**Work to complete**.
In the data that follows, find each line containing "scrollbar" and copy it.

**Data provided**.

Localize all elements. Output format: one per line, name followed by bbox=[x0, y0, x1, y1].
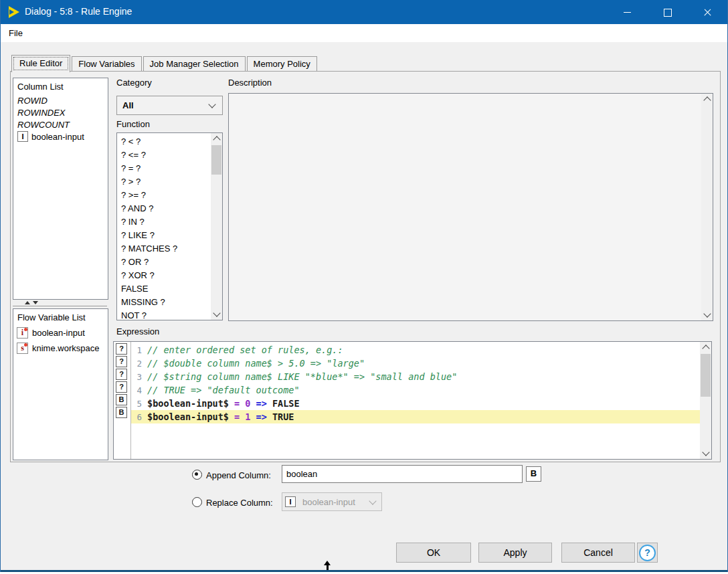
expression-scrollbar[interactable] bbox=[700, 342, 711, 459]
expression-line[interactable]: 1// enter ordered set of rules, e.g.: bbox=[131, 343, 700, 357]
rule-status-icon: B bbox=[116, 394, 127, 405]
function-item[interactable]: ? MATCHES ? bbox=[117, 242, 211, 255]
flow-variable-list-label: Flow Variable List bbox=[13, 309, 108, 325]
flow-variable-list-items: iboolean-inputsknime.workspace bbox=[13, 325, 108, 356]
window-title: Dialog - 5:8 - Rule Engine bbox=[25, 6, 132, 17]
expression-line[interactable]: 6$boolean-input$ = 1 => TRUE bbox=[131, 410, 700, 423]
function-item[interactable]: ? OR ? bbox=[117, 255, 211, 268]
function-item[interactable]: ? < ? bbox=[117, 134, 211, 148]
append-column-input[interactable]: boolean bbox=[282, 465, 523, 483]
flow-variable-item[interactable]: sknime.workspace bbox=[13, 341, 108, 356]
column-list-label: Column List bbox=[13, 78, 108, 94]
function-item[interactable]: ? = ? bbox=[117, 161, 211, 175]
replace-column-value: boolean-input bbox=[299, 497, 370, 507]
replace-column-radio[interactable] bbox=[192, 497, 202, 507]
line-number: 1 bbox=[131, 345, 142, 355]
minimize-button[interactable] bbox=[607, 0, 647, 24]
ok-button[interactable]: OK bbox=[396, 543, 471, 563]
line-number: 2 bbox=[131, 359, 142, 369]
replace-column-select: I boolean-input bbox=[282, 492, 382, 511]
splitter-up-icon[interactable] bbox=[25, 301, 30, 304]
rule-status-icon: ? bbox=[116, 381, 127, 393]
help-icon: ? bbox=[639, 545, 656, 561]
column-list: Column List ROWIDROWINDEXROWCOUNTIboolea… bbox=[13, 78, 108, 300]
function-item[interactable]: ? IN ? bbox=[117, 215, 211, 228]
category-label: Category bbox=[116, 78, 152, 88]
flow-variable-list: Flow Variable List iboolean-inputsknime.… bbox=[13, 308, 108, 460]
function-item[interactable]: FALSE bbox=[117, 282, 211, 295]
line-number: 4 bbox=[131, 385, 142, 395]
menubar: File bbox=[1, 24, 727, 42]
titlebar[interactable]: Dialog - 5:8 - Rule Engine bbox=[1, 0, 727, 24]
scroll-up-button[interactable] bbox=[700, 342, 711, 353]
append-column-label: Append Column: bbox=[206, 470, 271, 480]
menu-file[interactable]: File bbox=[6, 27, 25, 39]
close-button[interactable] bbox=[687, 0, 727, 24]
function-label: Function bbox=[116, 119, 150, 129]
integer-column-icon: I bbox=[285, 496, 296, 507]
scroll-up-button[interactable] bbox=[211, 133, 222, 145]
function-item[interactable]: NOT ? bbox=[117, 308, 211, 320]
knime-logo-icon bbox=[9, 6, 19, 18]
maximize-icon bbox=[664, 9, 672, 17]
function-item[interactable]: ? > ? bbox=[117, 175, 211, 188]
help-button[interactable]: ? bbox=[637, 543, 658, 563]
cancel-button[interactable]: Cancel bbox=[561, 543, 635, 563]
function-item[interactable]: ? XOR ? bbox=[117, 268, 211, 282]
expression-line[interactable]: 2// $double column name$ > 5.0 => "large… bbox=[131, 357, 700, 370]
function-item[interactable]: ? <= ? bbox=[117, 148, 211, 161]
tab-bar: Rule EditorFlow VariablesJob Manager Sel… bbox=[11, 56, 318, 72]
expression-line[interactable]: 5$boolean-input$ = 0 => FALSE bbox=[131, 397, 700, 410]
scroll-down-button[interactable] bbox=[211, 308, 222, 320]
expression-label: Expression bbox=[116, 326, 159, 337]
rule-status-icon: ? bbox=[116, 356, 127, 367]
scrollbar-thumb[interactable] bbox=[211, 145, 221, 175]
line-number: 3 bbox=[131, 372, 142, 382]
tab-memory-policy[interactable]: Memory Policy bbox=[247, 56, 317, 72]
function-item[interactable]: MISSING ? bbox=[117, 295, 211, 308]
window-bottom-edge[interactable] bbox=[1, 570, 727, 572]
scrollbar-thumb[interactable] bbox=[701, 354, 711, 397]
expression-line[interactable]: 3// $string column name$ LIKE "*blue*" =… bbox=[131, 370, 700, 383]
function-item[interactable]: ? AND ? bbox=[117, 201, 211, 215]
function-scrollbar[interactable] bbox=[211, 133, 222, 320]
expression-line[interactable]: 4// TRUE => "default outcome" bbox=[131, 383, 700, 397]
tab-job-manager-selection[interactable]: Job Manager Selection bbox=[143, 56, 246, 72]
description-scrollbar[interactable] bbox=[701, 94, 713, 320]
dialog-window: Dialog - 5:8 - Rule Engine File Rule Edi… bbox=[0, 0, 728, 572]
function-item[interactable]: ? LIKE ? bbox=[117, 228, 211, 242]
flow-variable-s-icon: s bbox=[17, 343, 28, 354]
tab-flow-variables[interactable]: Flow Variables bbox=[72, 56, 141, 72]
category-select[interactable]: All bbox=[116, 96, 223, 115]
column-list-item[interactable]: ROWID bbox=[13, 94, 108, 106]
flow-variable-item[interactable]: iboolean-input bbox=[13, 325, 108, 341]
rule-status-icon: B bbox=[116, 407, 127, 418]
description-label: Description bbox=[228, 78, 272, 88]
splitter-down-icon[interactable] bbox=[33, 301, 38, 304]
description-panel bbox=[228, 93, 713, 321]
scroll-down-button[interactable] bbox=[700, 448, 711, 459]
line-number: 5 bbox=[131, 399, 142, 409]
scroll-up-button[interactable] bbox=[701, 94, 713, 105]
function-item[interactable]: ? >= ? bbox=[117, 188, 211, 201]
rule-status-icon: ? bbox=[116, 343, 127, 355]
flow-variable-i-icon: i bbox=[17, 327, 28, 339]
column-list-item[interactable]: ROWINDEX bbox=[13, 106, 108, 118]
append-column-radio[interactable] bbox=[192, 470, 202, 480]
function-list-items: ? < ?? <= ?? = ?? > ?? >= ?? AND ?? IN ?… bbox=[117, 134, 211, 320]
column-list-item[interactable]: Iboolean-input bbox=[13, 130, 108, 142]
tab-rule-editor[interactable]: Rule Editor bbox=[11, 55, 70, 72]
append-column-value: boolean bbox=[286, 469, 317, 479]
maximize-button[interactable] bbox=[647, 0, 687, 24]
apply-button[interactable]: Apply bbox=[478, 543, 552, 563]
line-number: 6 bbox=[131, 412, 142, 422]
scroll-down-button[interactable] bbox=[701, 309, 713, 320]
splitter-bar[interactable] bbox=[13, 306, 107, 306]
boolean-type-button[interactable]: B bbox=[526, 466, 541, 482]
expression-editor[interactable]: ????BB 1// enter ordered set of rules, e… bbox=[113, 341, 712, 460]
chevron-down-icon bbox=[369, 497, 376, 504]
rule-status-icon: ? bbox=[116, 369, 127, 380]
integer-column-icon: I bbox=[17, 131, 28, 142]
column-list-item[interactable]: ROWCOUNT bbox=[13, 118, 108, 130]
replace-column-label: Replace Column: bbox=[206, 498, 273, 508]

**Response box**.
expression-scrollbar[interactable] bbox=[700, 342, 711, 459]
scrollbar-thumb[interactable] bbox=[211, 145, 221, 175]
scrollbar-thumb[interactable] bbox=[701, 354, 711, 397]
function-scrollbar[interactable] bbox=[211, 133, 222, 320]
description-scrollbar[interactable] bbox=[701, 94, 713, 320]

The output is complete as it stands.